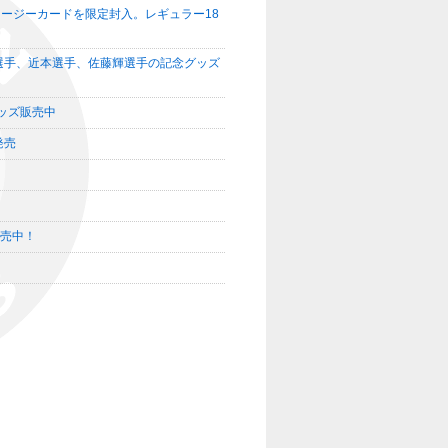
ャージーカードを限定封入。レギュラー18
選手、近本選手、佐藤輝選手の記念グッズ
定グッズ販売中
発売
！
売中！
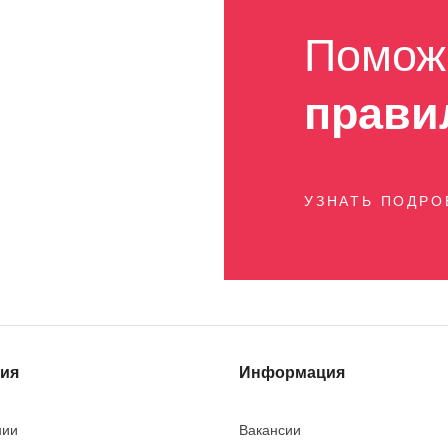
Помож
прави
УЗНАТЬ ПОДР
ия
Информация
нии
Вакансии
-=-=-
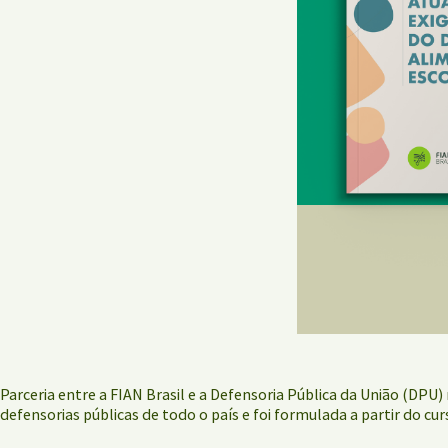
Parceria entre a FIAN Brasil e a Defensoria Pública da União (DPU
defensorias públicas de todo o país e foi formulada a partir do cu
-=-=-
= Work instructions =
In your answer, include only the lines above starting at the line that holds "Parceria entre a" and ending at the line that holds "defensorias públicas de", copied exactly.

= Task answer =
Parceria entre a FIAN Brasil e a Defensoria Pública da União (DPU
defensorias públicas de todo o país e foi formulada a partir do cu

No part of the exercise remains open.